### PROBLEM REQUIREMENTS
An acceptable answer contains every record below, unchanged, and no pictures.

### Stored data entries
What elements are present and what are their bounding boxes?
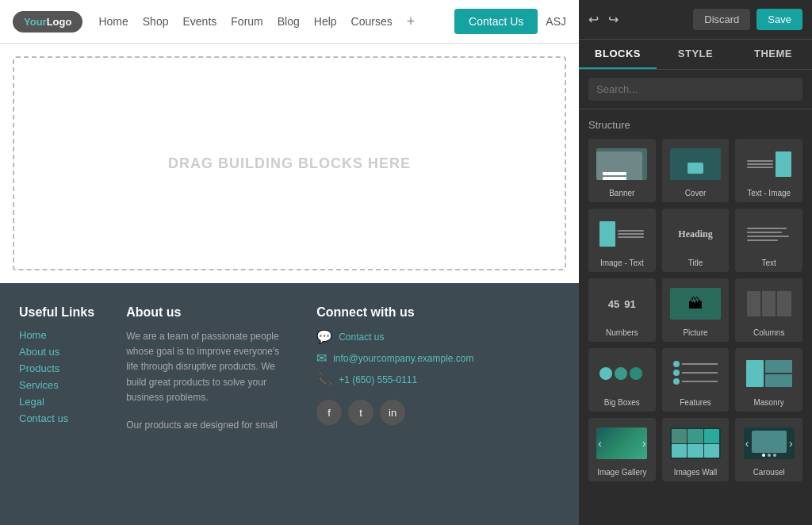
block-text-label: Text bbox=[761, 259, 776, 267]
block-banner-preview bbox=[593, 145, 650, 183]
block-big-boxes-preview bbox=[593, 354, 650, 393]
drop-zone-label: DRAG BUILDING BLOCKS HERE bbox=[168, 155, 411, 172]
nav-help[interactable]: Help bbox=[314, 15, 337, 28]
footer-email-link[interactable]: info@yourcompany.example.com bbox=[333, 353, 473, 364]
block-carousel-label: Carousel bbox=[753, 468, 785, 477]
nav-forum[interactable]: Forum bbox=[231, 15, 262, 28]
block-masonry-preview bbox=[741, 354, 798, 393]
block-images-wall[interactable]: Images Wall bbox=[662, 418, 730, 481]
block-text-image-label: Text - Image bbox=[747, 189, 791, 197]
block-masonry[interactable]: Masonry bbox=[735, 348, 802, 412]
user-initials: ASJ bbox=[546, 15, 566, 28]
website-preview: YourLogo Home Shop Events Forum Blog Hel… bbox=[0, 0, 579, 525]
main-content: DRAG BUILDING BLOCKS HERE Useful Links H… bbox=[0, 44, 579, 525]
undo-icon[interactable]: ↩ bbox=[588, 12, 599, 27]
nav-home[interactable]: Home bbox=[98, 15, 128, 28]
block-numbers-label: Numbers bbox=[606, 328, 638, 337]
block-features-label: Features bbox=[680, 398, 710, 407]
footer-link-services[interactable]: Services bbox=[19, 379, 94, 391]
footer-connect-email: ✉ info@yourcompany.example.com bbox=[316, 351, 473, 366]
logo-area: YourLogo bbox=[13, 11, 82, 33]
nav-shop[interactable]: Shop bbox=[143, 15, 169, 28]
block-numbers[interactable]: 45 91 Numbers bbox=[588, 278, 656, 342]
block-image-gallery-preview: ‹ › bbox=[593, 424, 650, 462]
block-text-image[interactable]: Text - Image bbox=[735, 139, 802, 202]
footer-links-title: Useful Links bbox=[19, 305, 94, 320]
drop-zone[interactable]: DRAG BUILDING BLOCKS HERE bbox=[13, 56, 566, 270]
panel-search bbox=[579, 70, 812, 109]
footer-col-about: About us We are a team of passionate peo… bbox=[126, 305, 285, 503]
logo: YourLogo bbox=[13, 11, 82, 33]
search-input[interactable] bbox=[588, 78, 802, 101]
footer-link-products[interactable]: Products bbox=[19, 362, 94, 374]
block-picture-label: Picture bbox=[683, 328, 707, 337]
email-icon: ✉ bbox=[316, 351, 327, 366]
tab-theme[interactable]: THEME bbox=[734, 40, 812, 69]
redo-icon[interactable]: ↪ bbox=[608, 12, 619, 27]
nav-blog[interactable]: Blog bbox=[278, 15, 300, 28]
block-images-wall-label: Images Wall bbox=[674, 468, 718, 477]
discard-button[interactable]: Discard bbox=[693, 9, 750, 30]
social-icons: f t in bbox=[316, 400, 473, 425]
save-button[interactable]: Save bbox=[756, 9, 802, 30]
tab-blocks[interactable]: BLOCKS bbox=[579, 40, 657, 69]
footer-col-connect: Connect with us 💬 Contact us ✉ info@your… bbox=[316, 305, 473, 503]
footer-link-home[interactable]: Home bbox=[19, 329, 94, 341]
phone-icon: 📞 bbox=[316, 372, 332, 387]
linkedin-icon[interactable]: in bbox=[380, 400, 405, 425]
blocks-panel: ↩ ↪ Discard Save BLOCKS STYLE THEME Stru… bbox=[579, 0, 812, 525]
footer-links-list: Home About us Products Services Legal Co… bbox=[19, 329, 94, 424]
block-big-boxes[interactable]: Big Boxes bbox=[588, 348, 656, 412]
facebook-icon[interactable]: f bbox=[316, 400, 342, 425]
footer: Useful Links Home About us Products Serv… bbox=[0, 283, 579, 525]
nav-courses[interactable]: Courses bbox=[351, 15, 393, 28]
block-text[interactable]: Text bbox=[735, 209, 802, 272]
footer-about-text: We are a team of passionate people whose… bbox=[126, 329, 285, 405]
footer-connect-contact: 💬 Contact us bbox=[316, 329, 473, 344]
block-cover-preview bbox=[667, 145, 724, 183]
block-columns[interactable]: Columns bbox=[735, 278, 802, 342]
block-image-gallery[interactable]: ‹ › Image Gallery bbox=[588, 418, 656, 481]
footer-col-links: Useful Links Home About us Products Serv… bbox=[19, 305, 94, 503]
footer-contact-link[interactable]: Contact us bbox=[339, 331, 384, 343]
footer-link-contact[interactable]: Contact us bbox=[19, 412, 94, 424]
block-picture-preview bbox=[667, 285, 724, 323]
panel-header-icons: ↩ ↪ bbox=[588, 12, 619, 27]
blocks-grid: Banner Cover bbox=[588, 139, 802, 481]
add-nav-item-icon[interactable]: + bbox=[407, 13, 416, 30]
block-cover[interactable]: Cover bbox=[662, 139, 730, 202]
block-features-preview bbox=[667, 354, 724, 393]
block-image-text-preview bbox=[593, 215, 650, 253]
tab-style[interactable]: STYLE bbox=[657, 40, 734, 69]
block-columns-preview bbox=[741, 285, 798, 323]
navbar: YourLogo Home Shop Events Forum Blog Hel… bbox=[0, 0, 579, 44]
block-features[interactable]: Features bbox=[662, 348, 730, 412]
block-title-label: Title bbox=[688, 259, 703, 267]
footer-link-about[interactable]: About us bbox=[19, 346, 94, 358]
block-big-boxes-label: Big Boxes bbox=[604, 398, 640, 407]
block-banner[interactable]: Banner bbox=[588, 139, 656, 202]
block-images-wall-preview bbox=[667, 424, 724, 462]
block-numbers-preview: 45 91 bbox=[593, 285, 650, 323]
block-carousel-preview: ‹ › bbox=[741, 424, 798, 462]
block-image-text[interactable]: Image - Text bbox=[588, 209, 656, 272]
block-carousel[interactable]: ‹ › Carousel bbox=[735, 418, 802, 481]
footer-connect-phone: 📞 +1 (650) 555-0111 bbox=[316, 372, 473, 387]
footer-phone: +1 (650) 555-0111 bbox=[339, 374, 417, 385]
block-banner-label: Banner bbox=[609, 189, 634, 197]
block-text-image-preview bbox=[741, 145, 798, 183]
block-picture[interactable]: Picture bbox=[662, 278, 730, 342]
block-image-text-label: Image - Text bbox=[600, 259, 644, 267]
chat-icon: 💬 bbox=[316, 329, 332, 344]
twitter-icon[interactable]: t bbox=[348, 400, 373, 425]
panel-header: ↩ ↪ Discard Save bbox=[579, 0, 812, 40]
block-cover-label: Cover bbox=[685, 189, 707, 197]
nav-events[interactable]: Events bbox=[182, 15, 216, 28]
contact-us-button[interactable]: Contact Us bbox=[454, 9, 538, 34]
section-structure-label: Structure bbox=[588, 119, 802, 131]
footer-link-legal[interactable]: Legal bbox=[19, 396, 94, 408]
block-title-preview: Heading bbox=[667, 215, 724, 253]
block-title[interactable]: Heading Title bbox=[662, 209, 730, 272]
footer-about-text2: Our products are designed for small bbox=[126, 418, 285, 433]
nav-links: Home Shop Events Forum Blog Help Courses… bbox=[98, 13, 445, 30]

### RESULT
What elements are present and what are their bounding boxes?
block-text-label: Text bbox=[761, 259, 776, 267]
block-banner-preview bbox=[593, 145, 650, 183]
block-big-boxes-preview bbox=[593, 354, 650, 393]
drop-zone-label: DRAG BUILDING BLOCKS HERE bbox=[168, 155, 411, 172]
nav-help[interactable]: Help bbox=[314, 15, 337, 28]
footer-email-link[interactable]: info@yourcompany.example.com bbox=[333, 353, 473, 364]
block-carousel-label: Carousel bbox=[753, 468, 785, 477]
nav-forum[interactable]: Forum bbox=[231, 15, 262, 28]
block-masonry-preview bbox=[741, 354, 798, 393]
block-images-wall[interactable]: Images Wall bbox=[662, 418, 730, 481]
block-text-image-label: Text - Image bbox=[747, 189, 791, 197]
block-masonry[interactable]: Masonry bbox=[735, 348, 802, 412]
user-initials: ASJ bbox=[546, 15, 566, 28]
website-preview: YourLogo Home Shop Events Forum Blog Hel… bbox=[0, 0, 579, 525]
main-content: DRAG BUILDING BLOCKS HERE Useful Links H… bbox=[0, 44, 579, 525]
undo-icon[interactable]: ↩ bbox=[588, 12, 599, 27]
nav-home[interactable]: Home bbox=[98, 15, 128, 28]
block-numbers-label: Numbers bbox=[606, 328, 638, 337]
block-features-label: Features bbox=[680, 398, 710, 407]
footer-link-services[interactable]: Services bbox=[19, 379, 94, 391]
footer-connect-email: ✉ info@yourcompany.example.com bbox=[316, 351, 473, 366]
logo-area: YourLogo bbox=[13, 11, 82, 33]
nav-shop[interactable]: Shop bbox=[143, 15, 169, 28]
block-numbers[interactable]: 45 91 Numbers bbox=[588, 278, 656, 342]
block-image-gallery-preview: ‹ › bbox=[593, 424, 650, 462]
block-text-image[interactable]: Text - Image bbox=[735, 139, 802, 202]
footer-links-title: Useful Links bbox=[19, 305, 94, 320]
drop-zone[interactable]: DRAG BUILDING BLOCKS HERE bbox=[13, 56, 566, 270]
panel-search bbox=[579, 70, 812, 109]
footer-col-about: About us We are a team of passionate peo… bbox=[126, 305, 285, 503]
logo: YourLogo bbox=[13, 11, 82, 33]
search-input[interactable] bbox=[588, 78, 802, 101]
footer-link-products[interactable]: Products bbox=[19, 362, 94, 374]
block-picture-label: Picture bbox=[683, 328, 707, 337]
email-icon: ✉ bbox=[316, 351, 327, 366]
tab-theme[interactable]: THEME bbox=[734, 40, 812, 69]
redo-icon[interactable]: ↪ bbox=[608, 12, 619, 27]
nav-blog[interactable]: Blog bbox=[278, 15, 300, 28]
block-images-wall-label: Images Wall bbox=[674, 468, 718, 477]
discard-button[interactable]: Discard bbox=[693, 9, 750, 30]
social-icons: f t in bbox=[316, 400, 473, 425]
save-button[interactable]: Save bbox=[756, 9, 802, 30]
tab-blocks[interactable]: BLOCKS bbox=[579, 40, 657, 69]
footer-col-connect: Connect with us 💬 Contact us ✉ info@your… bbox=[316, 305, 473, 503]
footer-link-home[interactable]: Home bbox=[19, 329, 94, 341]
phone-icon: 📞 bbox=[316, 372, 332, 387]
linkedin-icon[interactable]: in bbox=[380, 400, 405, 425]
blocks-panel: ↩ ↪ Discard Save BLOCKS STYLE THEME Stru… bbox=[579, 0, 812, 525]
footer-links-list: Home About us Products Services Legal Co… bbox=[19, 329, 94, 424]
block-big-boxes[interactable]: Big Boxes bbox=[588, 348, 656, 412]
facebook-icon[interactable]: f bbox=[316, 400, 342, 425]
footer: Useful Links Home About us Products Serv… bbox=[0, 283, 579, 525]
nav-courses[interactable]: Courses bbox=[351, 15, 393, 28]
block-text[interactable]: Text bbox=[735, 209, 802, 272]
footer-about-text: We are a team of passionate people whose… bbox=[126, 329, 285, 405]
footer-connect-contact: 💬 Contact us bbox=[316, 329, 473, 344]
block-cover-preview bbox=[667, 145, 724, 183]
block-columns[interactable]: Columns bbox=[735, 278, 802, 342]
block-image-gallery[interactable]: ‹ › Image Gallery bbox=[588, 418, 656, 481]
footer-col-links: Useful Links Home About us Products Serv… bbox=[19, 305, 94, 503]
footer-contact-link[interactable]: Contact us bbox=[339, 331, 384, 343]
footer-link-contact[interactable]: Contact us bbox=[19, 412, 94, 424]
block-picture-preview bbox=[667, 285, 724, 323]
panel-header-icons: ↩ ↪ bbox=[588, 12, 619, 27]
blocks-grid: Banner Cover bbox=[588, 139, 802, 481]
add-nav-item-icon[interactable]: + bbox=[407, 13, 416, 30]
block-cover[interactable]: Cover bbox=[662, 139, 730, 202]
block-features-preview bbox=[667, 354, 724, 393]
block-image-text-preview bbox=[593, 215, 650, 253]
tab-style[interactable]: STYLE bbox=[657, 40, 734, 69]
block-columns-preview bbox=[741, 285, 798, 323]
navbar: YourLogo Home Shop Events Forum Blog Hel… bbox=[0, 0, 579, 44]
block-features[interactable]: Features bbox=[662, 348, 730, 412]
block-title-label: Title bbox=[688, 259, 703, 267]
footer-link-about[interactable]: About us bbox=[19, 346, 94, 358]
block-big-boxes-label: Big Boxes bbox=[604, 398, 640, 407]
block-banner[interactable]: Banner bbox=[588, 139, 656, 202]
block-images-wall-preview bbox=[667, 424, 724, 462]
block-numbers-preview: 45 91 bbox=[593, 285, 650, 323]
block-carousel-preview: ‹ › bbox=[741, 424, 798, 462]
block-image-text[interactable]: Image - Text bbox=[588, 209, 656, 272]
block-carousel[interactable]: ‹ › Carousel bbox=[735, 418, 802, 481]
footer-connect-phone: 📞 +1 (650) 555-0111 bbox=[316, 372, 473, 387]
footer-phone: +1 (650) 555-0111 bbox=[339, 374, 417, 385]
block-banner-label: Banner bbox=[609, 189, 634, 197]
block-text-image-preview bbox=[741, 145, 798, 183]
block-picture[interactable]: Picture bbox=[662, 278, 730, 342]
block-image-text-label: Image - Text bbox=[600, 259, 644, 267]
chat-icon: 💬 bbox=[316, 329, 332, 344]
twitter-icon[interactable]: t bbox=[348, 400, 373, 425]
panel-header: ↩ ↪ Discard Save bbox=[579, 0, 812, 40]
block-cover-label: Cover bbox=[685, 189, 707, 197]
nav-events[interactable]: Events bbox=[182, 15, 216, 28]
contact-us-button[interactable]: Contact Us bbox=[454, 9, 538, 34]
section-structure-label: Structure bbox=[588, 119, 802, 131]
footer-link-legal[interactable]: Legal bbox=[19, 396, 94, 408]
block-title-preview: Heading bbox=[667, 215, 724, 253]
block-title[interactable]: Heading Title bbox=[662, 209, 730, 272]
footer-about-text2: Our products are designed for small bbox=[126, 418, 285, 433]
nav-links: Home Shop Events Forum Blog Help Courses… bbox=[98, 13, 445, 30]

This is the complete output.